"Armageddon Time", l'autoportrait touchant de James Gray : "J’étais un gamin loufoque et un peu idiot"

Publié le 9 novembre 2022 à 17h36

Source : TF1 Info

Dans "Armageddon Time", James Gray met en scène un ado rêveur qui fait les quatre cent coups au grand désespoir de ses parents
Une chronique à la fois lucide et nostalgique inspirée par sa propre enfance dans le quartier du Queens, à New York.
Le cinéaste américain s’était confié à TF1info lors de la présentation du film au dernier Festival de Cannes.

Le titre du nouveau film de James Gray n’est pas un hommage au blockbuster catastrophe de Michael Bay avec Bruce Willis mais à une citation de Ronald Reagan. Dans une interview accordée un an avant son entrée à la Maison Blanche en 1980, l’ex-vedette de western déclarait d’un ton prophétique : "Nous sommes peut-être la génération qui verra l’Armageddon", entendez l’apocalypse face à la montée des périls géopolitique de l’époque. 

C’est dans cette atmosphère incertaine que grandit Paul Graff (Banks Repeta), l’aîné d’une famille juive du quartier du Queens.
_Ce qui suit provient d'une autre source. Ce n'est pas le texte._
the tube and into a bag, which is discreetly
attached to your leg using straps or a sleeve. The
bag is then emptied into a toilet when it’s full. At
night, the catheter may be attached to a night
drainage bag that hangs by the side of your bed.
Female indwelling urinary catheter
Après avoir été surpris en train de fumer un joint au collège, il est envoyé étudier dans l’école privée fréquentée par la famille Trump. Entre un père violent, obsédé par la réalité économique et un patriarche insouciant qui l’encourage à développer ses talents artistiques, Paul fait les quatre cents coups et trace sa route dans un New York aujourd’hui disparu.
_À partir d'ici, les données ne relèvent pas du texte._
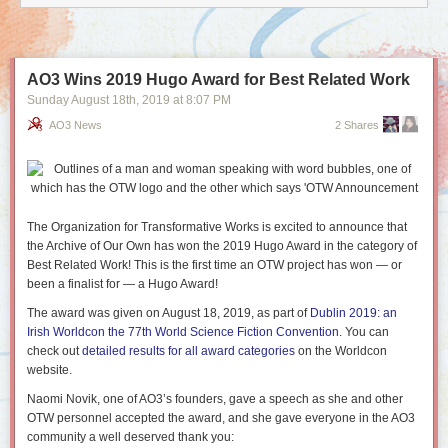
AO3 Wins 2019 Hugo Award for Best Related Work
Sunday August 18
th
, 2019
at
8:07 PM
AO3 News
2 Shares
The Organization for Transformative Works is excited to announce that
the Archive of Our Own has won the 2019 Hugo Award in the category of
Best Related Work! This is the first time an OTW project has won — or
been a finalist for — a Hugo Award!
The award was given on August 18, 2019, as part of
Dublin 2019: an
Irish Worldcon the 77th World Science Fiction Convention
. You can
check out
detailed results for all award categories
on the Worldcon
website.
Naomi Novik, one of AO3’s founders, gave a speech as she and other
OTW personnel accepted the award, and she gave everyone in the AO3
community a well deserved thank you:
S’il y a un peu de lui dans tous ses films, l’auteur de La nuit nous appartient et Two Lovers n’avait sans doute jamais signé un film aussi personnel. Mais s’il a grandi à la même époque que son héros, il se garde bien d’en faire son alter ego. "Je n’ai pas cherché à faire un documentaire sur ma vie à l’âge de 12 ans", nous confiait-il en mai dernier au Festival de Cannes. "Ce serait assez ennuyeux et ridicule, vous ne croyez pas ? Je pense que c’est plutôt une fantaisie autour de mon enfance."

Franc-tireur du cinéma américain, James Gray a construit sa carrière en marge des grands studios hollywoodiens, privilégiant les films de genre à l’ancienne aux superproductions en vogue. Son expérience mitigée avec la Fox sur le film de SF Ad Astra avec Brad Pitt lui a d’ailleurs laissé un goût amer. Un brin désabusé, mais jamais avare d’un bon mot, il avoue avoir très tôt développé son propre système d’autodéfense face aux critiques, et à l’adversité en général.
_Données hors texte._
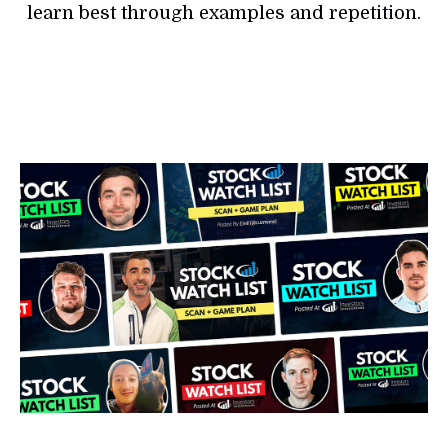
learn best through examples and repetition.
D’un côté, il n’y a jamais eu autant de livres pour vous aider à être parent… et en même temps l'addiction aux réseaux sociaux est un péril qui n’existait pas quand j’étais gosse
James Gray

"J’étais un gamin loufoque, un peu idiot. J’avais une confiance en moi assez bizarre, une forme de folie aussi", se souvient-il. "J’ai survécu à cette période grâce à mes blagues, grâce à l’humour. Dans la cour de récré, ça me rendait populaire. Je ne vais pas vous raconter l’histoire du nerd qui n’avait pas d’amis. J’en avais parce que j’étais drôle. Mais je faisais rire parce que j’étais odieux. Ce qui n’est pas une qualité !".

Si Armageddon Time émeut autant, c’est peut-être parce que James Gray filme cette époque cruciale de l’existence sans l’idéaliser ni la condamner totalement. Un regard subtil qu’on retrouve dans son portrait du père violent, interprété par Jeremy Strong, la star de la série Succession. Ou le silence coupable de la mère jouée par Anne Hathaway dans l’un des plus beaux rôles de sa carrière.

Éduquer un enfant dans le monde actuel est-il encore plus périlleux qu’à l’époque ? "Je n’en suis pas certain", tempère James Gray. "D’un côté il n’y a jamais eu autant de livres pour vous aider à être parent… et en même temps l’addiction aux réseaux sociaux est un péril qui n’existait pas quand j’étais gosse. Si bien que j’hésite toujours à peindre un portait plus rose ou plus sombre du passé. Vous savez, une ville comme New York était tellement plus dangereuse et crasseuse dans les années 1980. Et pourtant je prenais le métro tout seul à 12 ans !" (rires).